Burger King Expands Into Crimea After McDonald’s Exit

File Photo of Russian McDbnald's Crew with U.S. Diplomat

(Moscow Times – themoscowtimes.com – Peter Hobson – April 10, 2014) U.S. fast food giant Burger King plans to expand its chain into Crimea, filling the vacuum left when McDonald’s pulled out of the peninsula last Friday, citing unspecified supply issues.

Burger King currently has no outlets in Crimea, which has been at the center of tensions between Russia and the West after troops believed to be Russian annexed the formerly Ukrainian territory.

“We are planning to open in Crimea, but I cannot say when exactly it will happen or how many outlets the company will have,” said Burger King Russia CEO Dmitry Medovy on Wednesday, Itar-Tass reported. No-one from Burger King Russia was available to comment on Wednesday afternoon.

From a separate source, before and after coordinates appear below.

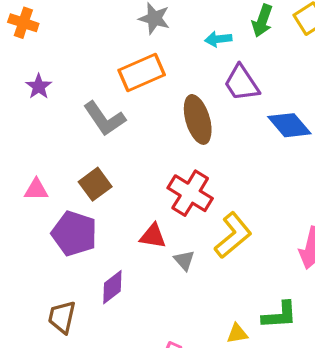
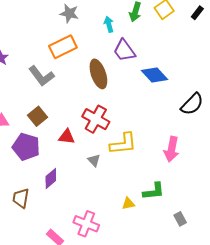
cyan arrow: (218, 39) -> (109, 24), turned 84
yellow L-shape: (233, 235) -> (123, 144), turned 36
red triangle: (153, 236) -> (67, 137), moved

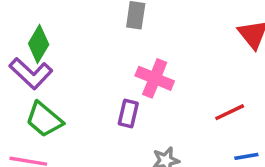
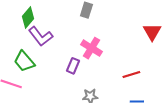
purple L-shape: (31, 73) -> (41, 36), moved

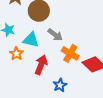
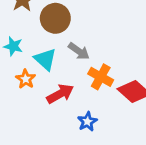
cyan triangle: (31, 40) -> (45, 59), turned 30
red arrow: (41, 65) -> (60, 94), turned 42

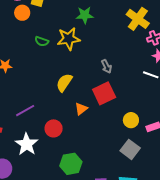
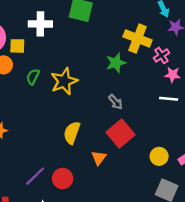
green star: (85, 15) -> (116, 63), moved
green semicircle: (42, 41) -> (33, 77), moved, turned 112
red circle: (54, 128) -> (63, 179), moved

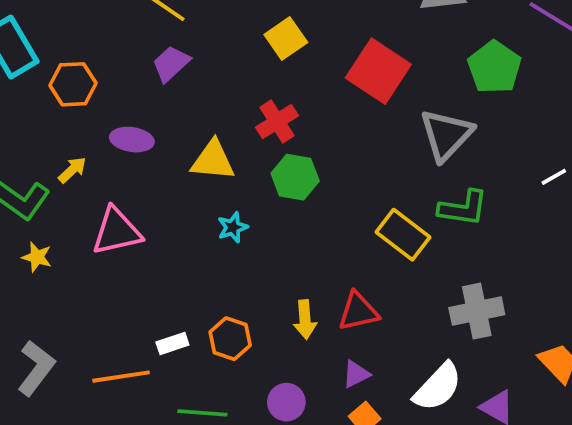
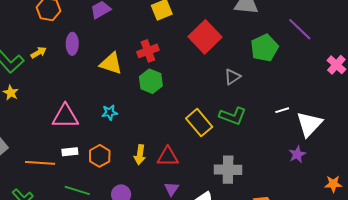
gray triangle: (446, 135) -> (232, 77), size x0.6
purple ellipse: (132, 140) -> (72, 44), turned 70
cyan star: (233, 227) -> (110, 112), moved
pink triangle: (117, 231) -> (65, 116), moved
purple triangle: (356, 374) -> (172, 189), moved, turned -42

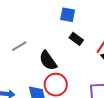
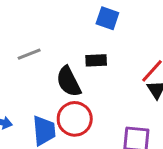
black rectangle: (76, 39) -> (96, 60), moved, turned -48

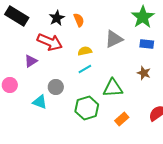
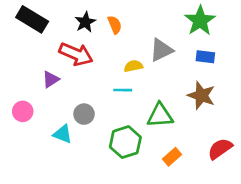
yellow semicircle: (85, 51) -> (133, 66), moved
cyan line: (85, 69) -> (123, 90), turned 32
brown star: (144, 73) -> (201, 95), size x1.5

Burger King operates about 200 restaurants in Russia. The brand has worked under franchise since 2010, when the first outlet opened in a Moscow shopping mall. In 2012, Russia’s second-largest bank, state-owned VTB, paid $50 million for a 47 percent stake in Burger King Russia, the company that now operates the franchise. In 2013, VTB sold 12 percent of the company to a financial investor, reducing its stake to 36.6 percent, Forbes.ru reported.

VTB committed to funnel $100 million into developing the chain, and the new company received exclusive rights to the Burger King brand for two decades, RT reported. Burger King’s European arm, Burger King Europe, has a minority stake.

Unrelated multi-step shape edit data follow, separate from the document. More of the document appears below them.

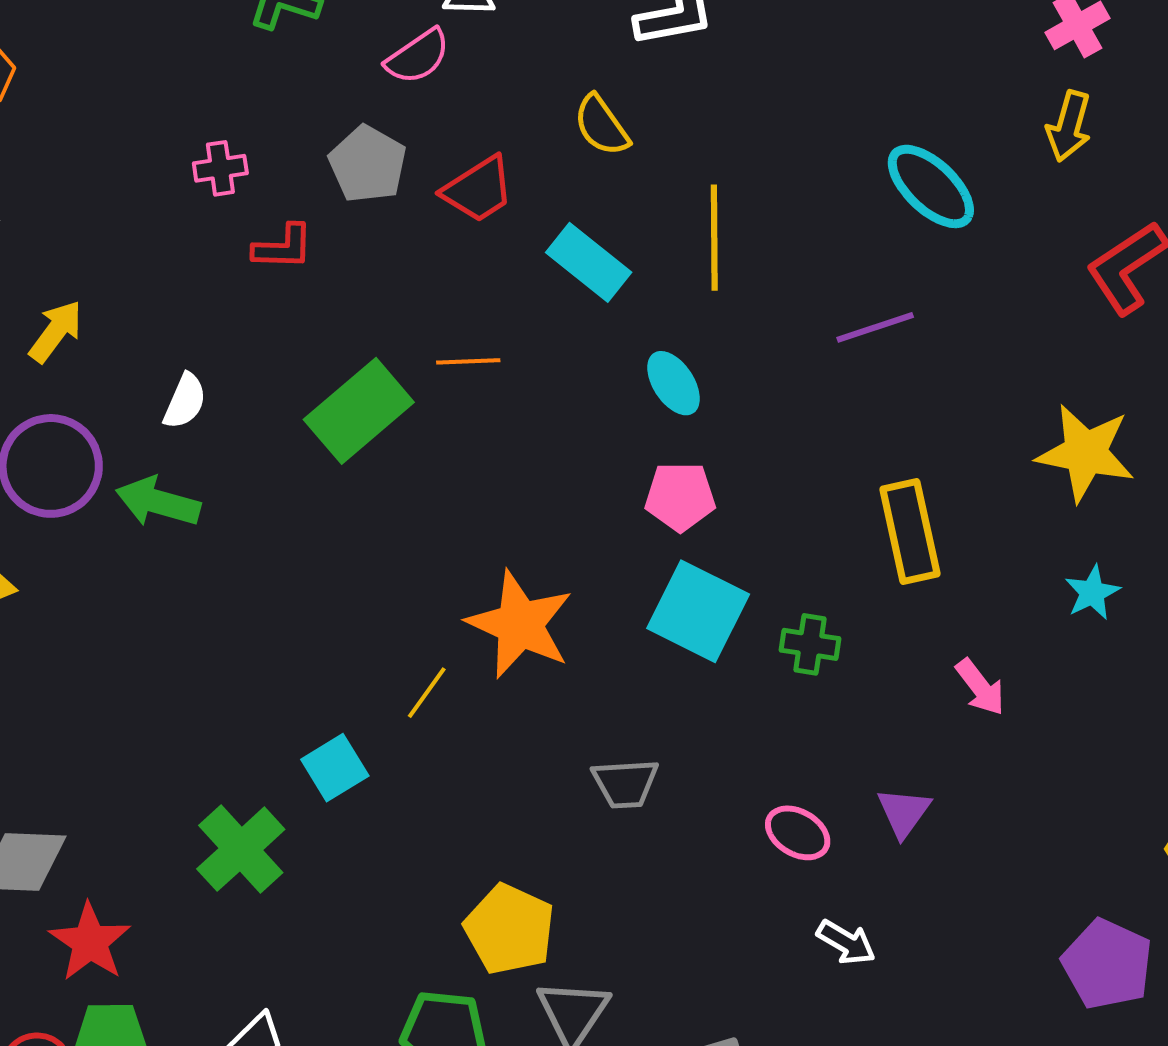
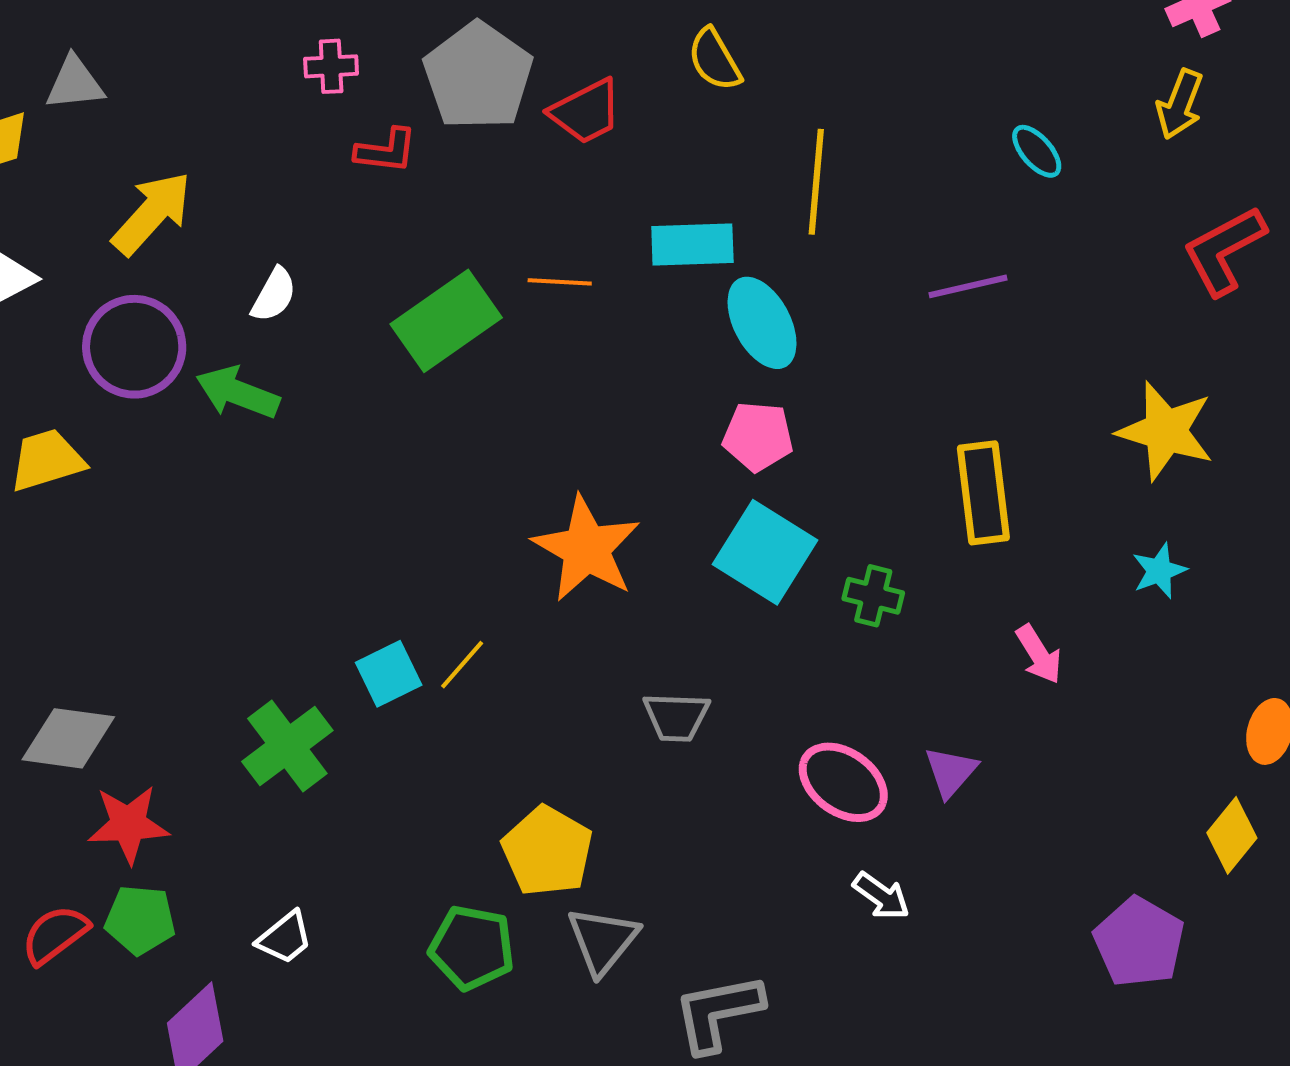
gray pentagon: (368, 164) -> (478, 76), size x1.4
cyan ellipse: (931, 186) -> (1037, 151), size x0.6
cyan rectangle: (589, 262) -> (692, 245), moved, turned -46
yellow arrow: (56, 331) -> (152, 213), size x1.4
cyan ellipse: (674, 383) -> (762, 323), size x1.4
yellow line: (427, 693) -> (462, 665), moved
pink ellipse: (798, 833) -> (843, 782), size x1.4
red star: (90, 942) -> (128, 824), turned 30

McDonald’s, meanwhile, has been in Russia since the Soviet era, opening its first Moscow restaurant in 1990.

On April 4, MacDonald’s announced their withdrawal from Crimea, citing “manufacturing reasons independent of McDonald’s.” The company’s three restaurants operated in Simferopol, Sevastopol and Yalta, where the McDonald’s building stood under a statue of Lenin, dominating the resort’s seafront.

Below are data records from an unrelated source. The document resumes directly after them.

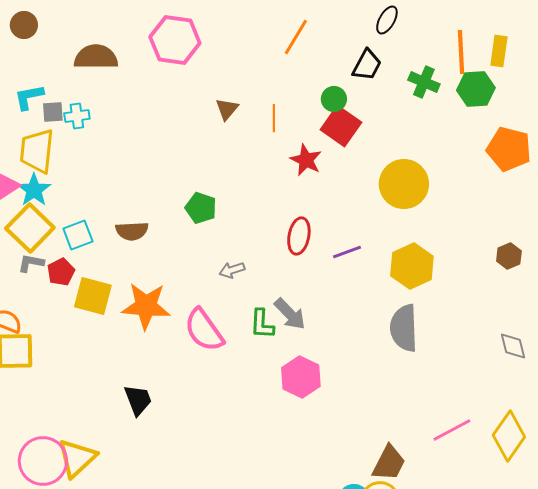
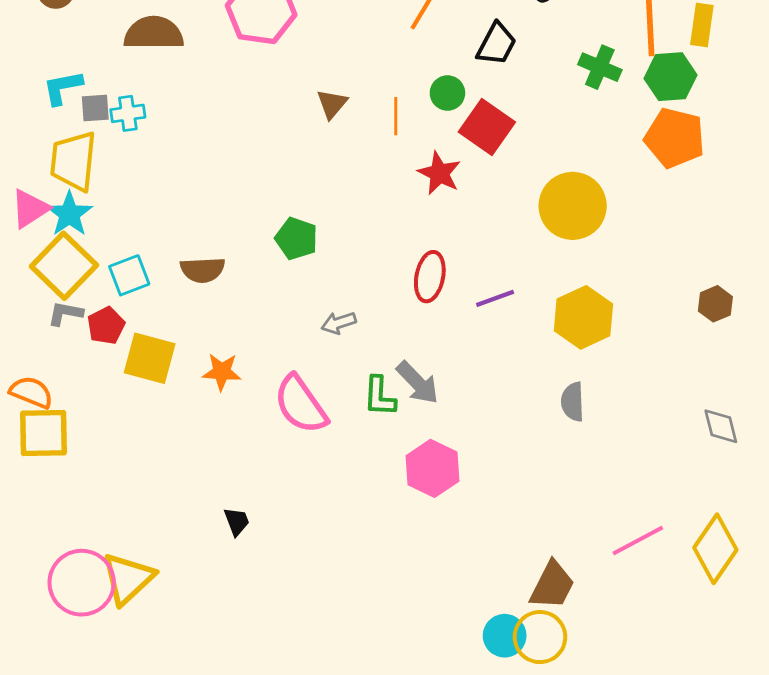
black trapezoid: (367, 65) -> (496, 44), moved
green circle: (334, 99) -> (447, 93), moved
orange pentagon: (509, 149) -> (675, 138), moved
orange star: (146, 306) -> (222, 372), size x0.6
gray semicircle: (404, 328) -> (573, 402), size x0.6
black trapezoid: (138, 400) -> (237, 521), moved, size x0.7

McDonald’s, which both owned and operated its Crimean outlets, rather than running them by franchise, denied that politics was behind the closure, but hinted at the logistical difficulties and uncertainty of working in Crimea created by sanctions and the peninsula’s incorporation into Russia.

“Like many other multi-national companies, McDonald’s is currently evaluating potential business and regulatory implications which may result from the evolving situation in Crimea,” the company said in a statement, Reuters reported.

“Due to the suspension of necessary financial and banking services, we have no option but to close our three restaurants in Crimea.”

[featured image is file photo from a McDonald’s location in Russia]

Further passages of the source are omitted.